--- Your goal ---
With pictures left out, output exactly the lines from the line holding "de bloc optique pouvant dépasser 800 €, la" through the end of the data, both included.

--- Supplied information ---
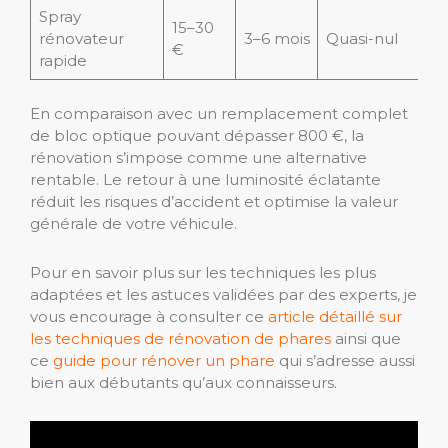
Spray
15–30
rénovateur
3–6 mois
Quasi-nul
€
rapide
En comparaison avec un remplacement complet
de bloc optique pouvant dépasser 800 €, la
rénovation s’impose comme une alternative
rentable. Le retour à une luminosité éclatante
réduit les risques d’accident et optimise la valeur
générale de votre véhicule.
Pour en savoir plus sur les techniques les plus
adaptées et les astuces validées par des experts, je
vous encourage à consulter ce
article détaillé sur
les techniques de rénovation de phares
ainsi que
ce
guide pour rénover un phare
qui s’adresse aussi
bien aux débutants qu’aux connaisseurs.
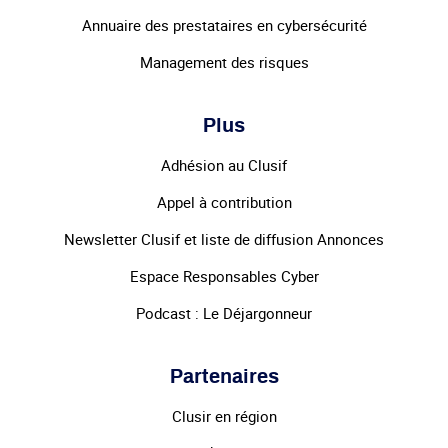
Annuaire des prestataires en cybersécurité
Management des risques
Plus
Adhésion au Clusif
Appel à contribution
Newsletter Clusif et liste de diffusion Annonces
Espace Responsables Cyber
Podcast : Le Déjargonneur
Partenaires
Clusir en région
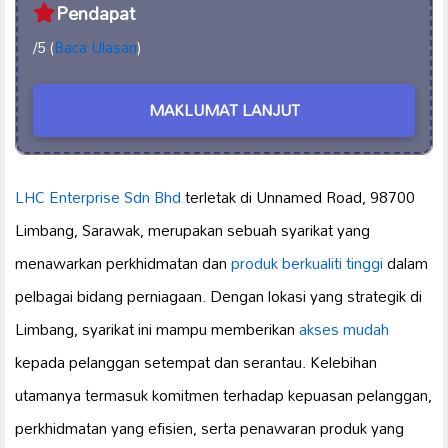
Pendapat
/5 (
Baca Ulasan
)
MAKLUMAT LANJUT
LHC Enterprise Sdn Bhd
terletak di Unnamed Road, 98700
Limbang, Sarawak, merupakan sebuah syarikat yang
menawarkan perkhidmatan dan
produk berkualiti tinggi
dalam
pelbagai bidang perniagaan. Dengan lokasi yang strategik di
Limbang, syarikat ini mampu memberikan
akses mudah
kepada pelanggan setempat dan serantau. Kelebihan
utamanya termasuk komitmen terhadap kepuasan pelanggan,
perkhidmatan yang efisien, serta penawaran produk yang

--- Written response ---
de bloc optique pouvant dépasser 800 €, la
rénovation s’impose comme une alternative
rentable. Le retour à une luminosité éclatante
réduit les risques d’accident et optimise la valeur
générale de votre véhicule.
Pour en savoir plus sur les techniques les plus
adaptées et les astuces validées par des experts, je
vous encourage à consulter ce
article détaillé sur
les techniques de rénovation de phares
ainsi que
ce
guide pour rénover un phare
qui s’adresse aussi
bien aux débutants qu’aux connaisseurs.
Annuaire des prestataires en cybersécurité
Management des risques
Plus
Adhésion au Clusif
Appel à contribution
Newsletter Clusif et liste de diffusion Annonces
Espace Responsables Cyber
Podcast : Le Déjargonneur
Partenaires
Clusir en région
Pendapat
/5 (
Baca Ulasan
)
MAKLUMAT LANJUT
LHC Enterprise Sdn Bhd
terletak di Unnamed Road, 98700
Limbang, Sarawak, merupakan sebuah syarikat yang
menawarkan perkhidmatan dan
produk berkualiti tinggi
dalam
pelbagai bidang perniagaan. Dengan lokasi yang strategik di
Limbang, syarikat ini mampu memberikan
akses mudah
kepada pelanggan setempat dan serantau. Kelebihan
utamanya termasuk komitmen terhadap kepuasan pelanggan,
perkhidmatan yang efisien, serta penawaran produk yang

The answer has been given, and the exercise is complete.